Hi All,
pls find the eventual RCA from Microsoft below re the last major incident (on 22nd Feb AKS became unstable due to underlying VMSS Azure hosting side maintenance/updates). This is a “safety net” statement from MS that we could present or at least hint at to customers, in case anybody had any fallout from that incident.
Regards,
Peter
From: Aminat A
Sent: Friday, March 1, 2024 14:05
To: support@mail.support.microsoft.com; Péter Králl ; supportmail@microsoft.com
Cc: v-nokwerekwu@microsoft.com; v-cnwaudu@microsoft.com; v-amajagbe@microsoft.com; v-cnnoli@microsoft.com
Subject: RE: [EXTERNAL] RE: Case 2402220050002042 Your... - TrackingID#2402220050002042
Hello Péter,
I hope this email meets you well.
Below is an updated root cause for the issue raised.

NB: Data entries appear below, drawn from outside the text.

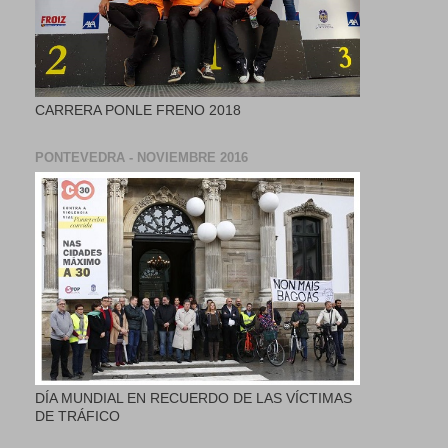
CARRERA PONLE FRENO 2018
PONTEVEDRA - NOVIEMBRE 2016
DÍA MUNDIAL EN RECUERDO DE LAS VÍCTIMAS
DE TRÁFICO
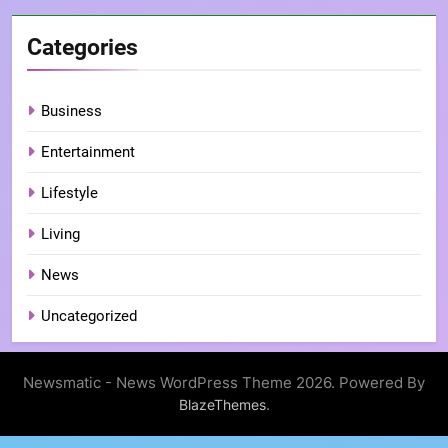
Categories
Business
Entertainment
Lifestyle
Living
News
Uncategorized
Newsmatic - News WordPress Theme 2026. Powered By
.
BlazeThemes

Summary of impact: The physical host node where your VM is running had a networking stack update. This might result in a brief connectivity loss.
Resource Impact Start Time Impact End Time Impact Duration (Timespan)

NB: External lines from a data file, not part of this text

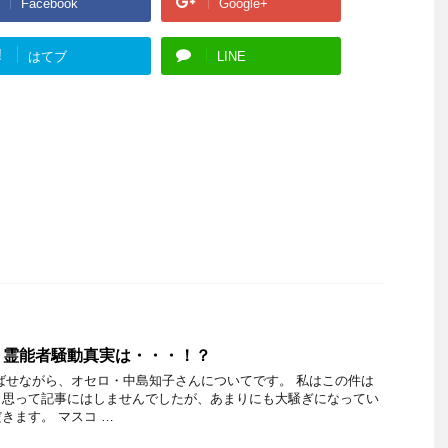
Facebook
Google+
!
はてブ
LINE
 霊能者騒動真実は・・・！？
ばせながら、オセロ・中島知子さんについてです。 私はこの件は
と思って記事にはしませんでしたが、あまりにも大騒ぎになってい
きます。 マスコ …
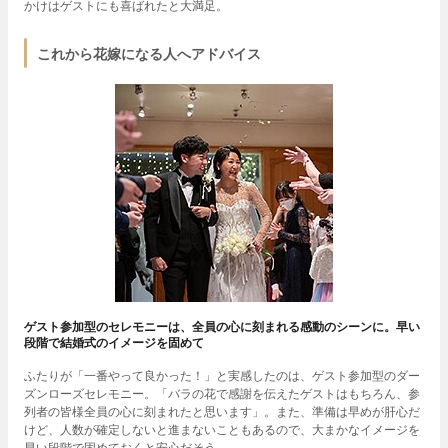
かけはゲストにも喜ばれたと大満足。
これから花嫁になる人へアドバイス
ゲスト参加型のセレモニーは、全員の心に刻まれる感動のシーンに。早い
段階で結婚式のイメージを固めて
ふたりが「一番やって良かった！」と実感したのは、ゲスト参加型のダー
ズンローズセレモニー。「バラの花で感謝を伝えたゲストはもちろん、参
列者の皆様全員の心に刻まれたと思います」。また、準備は早めが肝心だ
けど、人数が確定しないと進まないこともあるので、大まかなイメージを
早い段階で固めておくと安心だそう。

aks-core-17988763-vmss_2 2024-02-22 08:59:04 UTC 2024-02-22 08:59:08 UTC 00:00:03.3140000
Root Cause: Azure performs updates to improve reliability, performance, and security of the VMs. Azure chooses the least impactful method, which might result in a brief connectivity loss. We are continuously working to improve and reduce impact of our updates, and we apologize for any inconvenience this may have caused you.

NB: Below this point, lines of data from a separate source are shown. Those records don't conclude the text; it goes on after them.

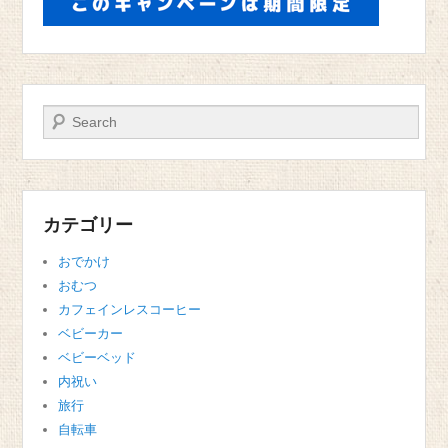
検索
カテゴリー
おでかけ
おむつ
カフェインレスコーヒー
ベビーカー
ベビーベッド
内祝い
旅行
自転車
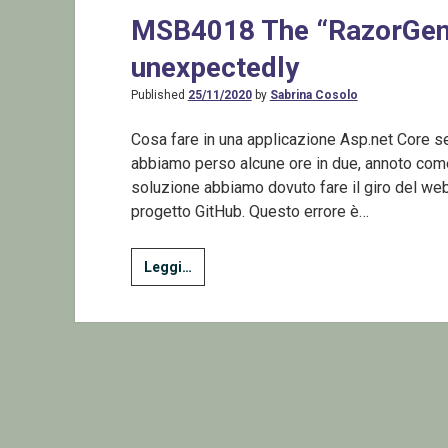
MSB4018 The “RazorGener
unexpectedly
Published
25/11/2020
by
Sabrina Cosolo
Cosa fare in una applicazione Asp.net Core se r
abbiamo perso alcune ore in due, annoto come 
soluzione abbiamo dovuto fare il giro del w
progetto GitHub. Questo errore è…
MSB4018
Leggi…
The
“RazorGenerate”
task
failed
unexpectedly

Mitigation: The update was completed however they might be some interruptions that requires you to reboot the system.
===================================================================================
Apologies for any misunderstanding, we needed the confirmation from you. Upon, further investigation the reboots signature associated with the respective scale sets indicate that the reboot operation came from the node and not the user interaction. Hence the reason, we asked if the reboot operation was carried out by a user.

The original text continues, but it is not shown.